After seeing dozens of news reports about “devastating cuts” to Medicaid, you might think the Trump budget reduces the amount of spending on Medicaid. In reality, the proposed spending for Medicaid would increase by $4.7 trillion during the next decade.
Welcome to the world of baseline budgeting. Forecasters assume spending will go up in future years, and if a new budget still spends more – but less than what was planned previously – the media gets to use the “cut” word and liberal politicians get to claim “this budget will kill people.”
I have a huge problem with the way the media deals with this. But it really should be expected, since most are in total support of the liberal agenda – and the goal to destroy the Trump administration. You’ll have to ask them why they refuse to take just a few moments to provide the real information, instead of dishing out not even half the story.
Let’s say you take over leadership of a large sports apparel marketing department. Your budget this year is $1 million, and your predecessor’s budget assumed a $100,000 increase in spending every year for the next 10 years. Eventually, the budget would be $2 million per year.
You’ve been hired to run the department more efficiently, while still providing a quality product and good service. You work with your team and come up with a budget that increases $50,000 each year for the next 10 years. Your budget will be $1.5 million per year 10 years from now.
After you release your budget plans and inform the media, the financial reporters announce you’re cutting the marketing budget to the tune of $500,000 over the next decade. How absolutely absurd is that?
That’s exactly what the mainstream media does. And the liberal politicians love it. They absolutely love to cry wolf, claiming the Republicans and the Trump administration have no problem with kids and adults dying with “no access” to health care. Right from the playbook.
ABC News is the only mainstream media outlet to attempt to explain this. That said, they still used the term “artfully evasive” when referring to Budget Director Mick Mulvaney’s real-world, easy-to-understand explanation. But still, right there in the story, they admit…
So, yes, Medicaid spending would increase by $4.7 trillion over a decade.
I guess they figured they had to explain things in a “AP Fact Check” article.
Below, is Mulvaney’s tutorial during a press conference earlier this week.
Wondering how bad it is? Just take a look at media headlines concerning Trump’s budget. Keep in mind, the proposed budget* does not cut funding dollars much at all, if anything. The federal government spends more and more every year.
- Trump budget cuts safety net programs…
- Trump’s first budget slashes education, health spending…

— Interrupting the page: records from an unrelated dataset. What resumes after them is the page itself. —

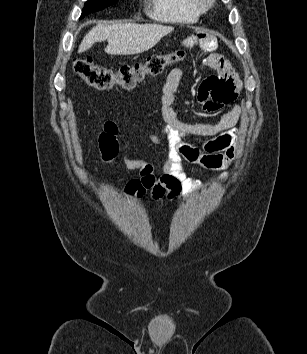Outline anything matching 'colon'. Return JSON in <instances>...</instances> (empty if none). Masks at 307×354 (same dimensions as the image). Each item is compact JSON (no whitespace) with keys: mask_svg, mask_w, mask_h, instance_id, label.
Returning a JSON list of instances; mask_svg holds the SVG:
<instances>
[{"mask_svg":"<svg viewBox=\"0 0 307 354\" xmlns=\"http://www.w3.org/2000/svg\"><path fill=\"white\" fill-rule=\"evenodd\" d=\"M184 57L183 50L154 54L144 62L125 65L115 70L99 66L90 58H79L73 62V70L84 82L98 90H106L116 85L131 89L147 76L161 74L167 66L182 61ZM111 144L115 146L114 142Z\"/></svg>","mask_w":307,"mask_h":354,"instance_id":"1","label":"colon"}]
</instances>
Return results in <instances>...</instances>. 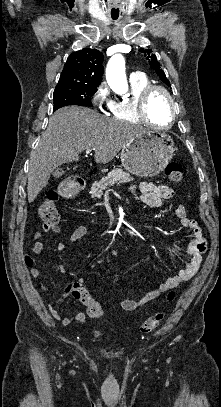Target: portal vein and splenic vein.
Listing matches in <instances>:
<instances>
[{
	"mask_svg": "<svg viewBox=\"0 0 221 407\" xmlns=\"http://www.w3.org/2000/svg\"><path fill=\"white\" fill-rule=\"evenodd\" d=\"M89 153H91V149L86 150V154H89Z\"/></svg>",
	"mask_w": 221,
	"mask_h": 407,
	"instance_id": "portal-vein-and-splenic-vein-1",
	"label": "portal vein and splenic vein"
}]
</instances>
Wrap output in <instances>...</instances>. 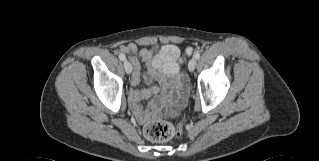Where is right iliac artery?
Here are the masks:
<instances>
[{"label":"right iliac artery","instance_id":"82829eb1","mask_svg":"<svg viewBox=\"0 0 319 161\" xmlns=\"http://www.w3.org/2000/svg\"><path fill=\"white\" fill-rule=\"evenodd\" d=\"M119 59H120L121 61H124L126 58H125V56H124L123 54H119Z\"/></svg>","mask_w":319,"mask_h":161}]
</instances>
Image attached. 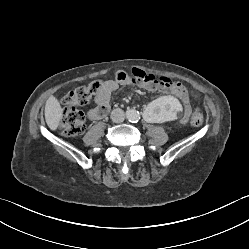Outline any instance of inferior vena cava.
<instances>
[{
	"label": "inferior vena cava",
	"instance_id": "602c4592",
	"mask_svg": "<svg viewBox=\"0 0 249 249\" xmlns=\"http://www.w3.org/2000/svg\"><path fill=\"white\" fill-rule=\"evenodd\" d=\"M111 119L115 123H121L125 119V113L122 109L116 108L111 112Z\"/></svg>",
	"mask_w": 249,
	"mask_h": 249
}]
</instances>
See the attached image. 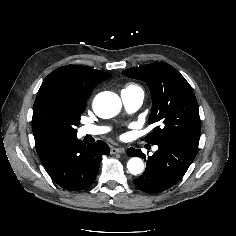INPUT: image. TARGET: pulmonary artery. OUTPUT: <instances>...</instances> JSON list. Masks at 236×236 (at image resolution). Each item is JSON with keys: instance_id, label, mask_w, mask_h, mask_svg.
<instances>
[{"instance_id": "e3ab8cb5", "label": "pulmonary artery", "mask_w": 236, "mask_h": 236, "mask_svg": "<svg viewBox=\"0 0 236 236\" xmlns=\"http://www.w3.org/2000/svg\"><path fill=\"white\" fill-rule=\"evenodd\" d=\"M122 101L126 107V109L130 112H134L138 110L144 100V92L143 90H135V91H122L121 92ZM108 131V128L96 125H85L79 129L80 136L86 135H100Z\"/></svg>"}]
</instances>
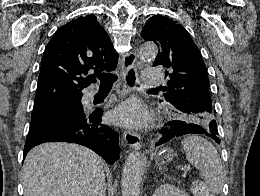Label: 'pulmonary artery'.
Masks as SVG:
<instances>
[{
    "label": "pulmonary artery",
    "mask_w": 260,
    "mask_h": 196,
    "mask_svg": "<svg viewBox=\"0 0 260 196\" xmlns=\"http://www.w3.org/2000/svg\"><path fill=\"white\" fill-rule=\"evenodd\" d=\"M142 84H158L161 73L159 69H142ZM94 92L90 91L87 93V101L90 102L94 97Z\"/></svg>",
    "instance_id": "pulmonary-artery-1"
}]
</instances>
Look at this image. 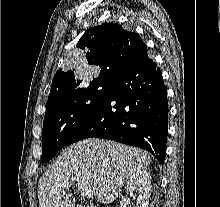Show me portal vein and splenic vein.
Segmentation results:
<instances>
[{
  "instance_id": "18ae733b",
  "label": "portal vein and splenic vein",
  "mask_w": 220,
  "mask_h": 207,
  "mask_svg": "<svg viewBox=\"0 0 220 207\" xmlns=\"http://www.w3.org/2000/svg\"><path fill=\"white\" fill-rule=\"evenodd\" d=\"M63 186L69 187L70 184H69V182H67ZM76 187H78V190H80L82 192L83 196H86L88 198H91L94 194L93 191L90 188H88L87 186H85L84 184L76 183Z\"/></svg>"
}]
</instances>
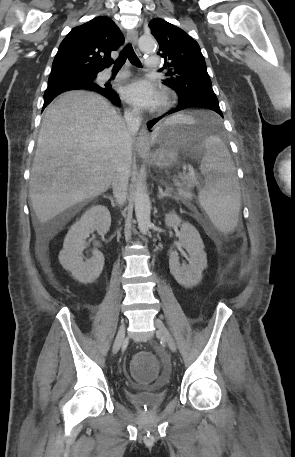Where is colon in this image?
<instances>
[{
	"label": "colon",
	"mask_w": 295,
	"mask_h": 457,
	"mask_svg": "<svg viewBox=\"0 0 295 457\" xmlns=\"http://www.w3.org/2000/svg\"><path fill=\"white\" fill-rule=\"evenodd\" d=\"M239 241H243V237H238ZM134 372L135 383H154V378H157L158 366L155 363L153 351H134L131 360Z\"/></svg>",
	"instance_id": "5ec220e1"
}]
</instances>
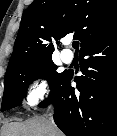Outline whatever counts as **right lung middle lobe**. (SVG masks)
<instances>
[{
  "instance_id": "right-lung-middle-lobe-1",
  "label": "right lung middle lobe",
  "mask_w": 117,
  "mask_h": 136,
  "mask_svg": "<svg viewBox=\"0 0 117 136\" xmlns=\"http://www.w3.org/2000/svg\"><path fill=\"white\" fill-rule=\"evenodd\" d=\"M56 69L52 57L27 58L8 65L1 111L20 105L28 85L35 79H46L53 90L66 74V71L58 73Z\"/></svg>"
}]
</instances>
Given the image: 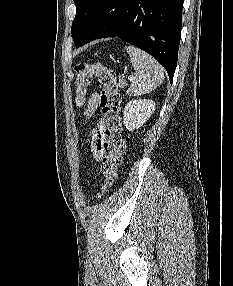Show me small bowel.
<instances>
[{
    "mask_svg": "<svg viewBox=\"0 0 233 286\" xmlns=\"http://www.w3.org/2000/svg\"><path fill=\"white\" fill-rule=\"evenodd\" d=\"M99 94L93 93L87 103L85 117L93 116L98 109ZM106 140L105 126L102 121H99L96 127L91 131V152L93 157L100 161L105 155L104 142Z\"/></svg>",
    "mask_w": 233,
    "mask_h": 286,
    "instance_id": "small-bowel-1",
    "label": "small bowel"
}]
</instances>
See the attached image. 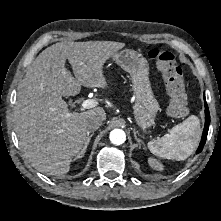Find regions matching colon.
<instances>
[{
    "instance_id": "colon-1",
    "label": "colon",
    "mask_w": 221,
    "mask_h": 221,
    "mask_svg": "<svg viewBox=\"0 0 221 221\" xmlns=\"http://www.w3.org/2000/svg\"><path fill=\"white\" fill-rule=\"evenodd\" d=\"M148 57L155 62L163 77L167 94L170 97L169 113L175 117L185 116L188 112V97L183 72L176 64L174 55L154 48L148 51Z\"/></svg>"
}]
</instances>
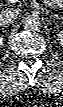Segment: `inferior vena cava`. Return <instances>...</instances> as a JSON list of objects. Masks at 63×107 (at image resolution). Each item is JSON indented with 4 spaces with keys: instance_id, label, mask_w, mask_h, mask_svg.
Returning a JSON list of instances; mask_svg holds the SVG:
<instances>
[{
    "instance_id": "1",
    "label": "inferior vena cava",
    "mask_w": 63,
    "mask_h": 107,
    "mask_svg": "<svg viewBox=\"0 0 63 107\" xmlns=\"http://www.w3.org/2000/svg\"><path fill=\"white\" fill-rule=\"evenodd\" d=\"M18 17V11L10 8L3 9L0 12V25L11 24Z\"/></svg>"
}]
</instances>
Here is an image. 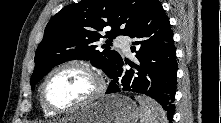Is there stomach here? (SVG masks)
Instances as JSON below:
<instances>
[{
  "label": "stomach",
  "instance_id": "0dacf381",
  "mask_svg": "<svg viewBox=\"0 0 221 123\" xmlns=\"http://www.w3.org/2000/svg\"><path fill=\"white\" fill-rule=\"evenodd\" d=\"M139 116L140 110L131 98L111 94L83 107L61 123H137Z\"/></svg>",
  "mask_w": 221,
  "mask_h": 123
}]
</instances>
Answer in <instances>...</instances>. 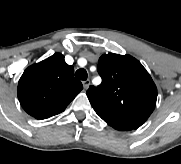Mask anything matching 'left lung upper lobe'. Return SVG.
Listing matches in <instances>:
<instances>
[{
  "instance_id": "obj_1",
  "label": "left lung upper lobe",
  "mask_w": 181,
  "mask_h": 164,
  "mask_svg": "<svg viewBox=\"0 0 181 164\" xmlns=\"http://www.w3.org/2000/svg\"><path fill=\"white\" fill-rule=\"evenodd\" d=\"M102 83L90 86L87 97L107 123L140 127L153 112L157 88L142 64L130 55L114 53L99 58Z\"/></svg>"
}]
</instances>
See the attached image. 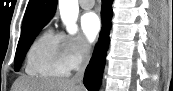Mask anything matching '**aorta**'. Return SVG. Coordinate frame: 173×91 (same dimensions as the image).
Returning <instances> with one entry per match:
<instances>
[{
    "mask_svg": "<svg viewBox=\"0 0 173 91\" xmlns=\"http://www.w3.org/2000/svg\"><path fill=\"white\" fill-rule=\"evenodd\" d=\"M59 10L67 31L70 34L76 33V21L79 13L78 0H59Z\"/></svg>",
    "mask_w": 173,
    "mask_h": 91,
    "instance_id": "762f6f07",
    "label": "aorta"
}]
</instances>
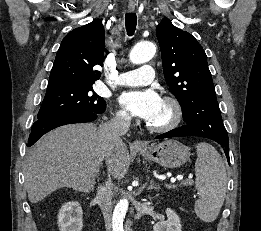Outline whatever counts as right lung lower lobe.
<instances>
[{
	"mask_svg": "<svg viewBox=\"0 0 261 231\" xmlns=\"http://www.w3.org/2000/svg\"><path fill=\"white\" fill-rule=\"evenodd\" d=\"M104 111L70 112V113H65L54 117H50L47 119L38 120L32 126L27 147L32 146L42 135H44L45 133H47L48 131L56 127L66 125V124H71V123L94 121L95 119H97L98 115H100Z\"/></svg>",
	"mask_w": 261,
	"mask_h": 231,
	"instance_id": "right-lung-lower-lobe-1",
	"label": "right lung lower lobe"
}]
</instances>
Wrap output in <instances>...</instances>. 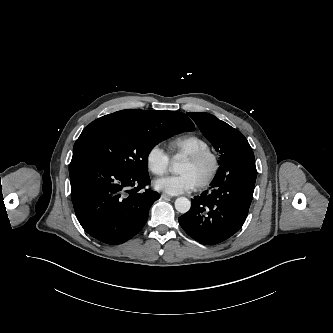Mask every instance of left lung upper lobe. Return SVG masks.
<instances>
[{"mask_svg":"<svg viewBox=\"0 0 333 333\" xmlns=\"http://www.w3.org/2000/svg\"><path fill=\"white\" fill-rule=\"evenodd\" d=\"M187 114L195 121L215 149L221 153L220 164L238 150L250 146L247 139L237 129L217 117L205 112Z\"/></svg>","mask_w":333,"mask_h":333,"instance_id":"1","label":"left lung upper lobe"}]
</instances>
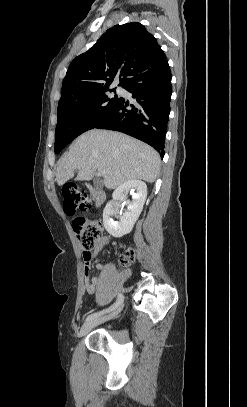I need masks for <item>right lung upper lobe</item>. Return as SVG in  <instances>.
<instances>
[{"mask_svg":"<svg viewBox=\"0 0 247 407\" xmlns=\"http://www.w3.org/2000/svg\"><path fill=\"white\" fill-rule=\"evenodd\" d=\"M165 60L157 40L142 24L115 25L71 62L58 106L107 89L116 76L123 87L133 75Z\"/></svg>","mask_w":247,"mask_h":407,"instance_id":"right-lung-upper-lobe-1","label":"right lung upper lobe"}]
</instances>
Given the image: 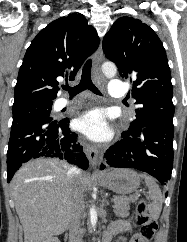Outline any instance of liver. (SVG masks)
<instances>
[{
  "label": "liver",
  "mask_w": 187,
  "mask_h": 242,
  "mask_svg": "<svg viewBox=\"0 0 187 242\" xmlns=\"http://www.w3.org/2000/svg\"><path fill=\"white\" fill-rule=\"evenodd\" d=\"M69 169L65 161L42 158L24 164L14 175L11 190L24 242H46L69 227L74 183L85 191L90 179L81 173L72 182Z\"/></svg>",
  "instance_id": "liver-1"
}]
</instances>
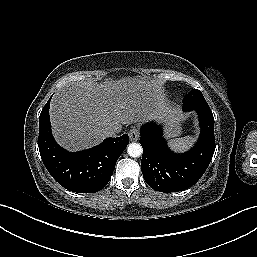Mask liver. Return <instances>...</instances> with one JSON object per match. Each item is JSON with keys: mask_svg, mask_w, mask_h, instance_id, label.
Returning <instances> with one entry per match:
<instances>
[{"mask_svg": "<svg viewBox=\"0 0 257 257\" xmlns=\"http://www.w3.org/2000/svg\"><path fill=\"white\" fill-rule=\"evenodd\" d=\"M162 92L142 77L79 82L58 90L50 104L52 133L59 145L75 152L101 143L108 130L145 122L161 108Z\"/></svg>", "mask_w": 257, "mask_h": 257, "instance_id": "liver-1", "label": "liver"}]
</instances>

- Six of the worst cuts in Trump’s budget
- Trump budget seeks huge cuts to science and medical research, disease prevention
The above are just a few of the examples. In my world, if you spend more money next year than you did this year, you’re increasing your budget. Sure, many will claim it’s “more complicated” implying you’re too stupid to understand. Many will state it’s important to look at budget numbers as a percentage of GDP. Many will state it’s important to consider inflation. Fine, do that if you wish, but stop claiming there are cuts. Be honest, and say the budget reduces the previous administration’s rate of growth. We’re spending more than previous years, just not as much as proposed previously.
Don’t let the media and Washington insiders brainwash you with claims of “devastating cuts” to any program when the federal government’s budget for those programs continues to grow.
* The Trump Administration did remove the budget [PDF format] from the White House website. Do you blame them? In the document they clearly show increases in spending, but the media ignores the facts. I don’t blame them for pulling it, why bother even publishing it if the media will lie about it?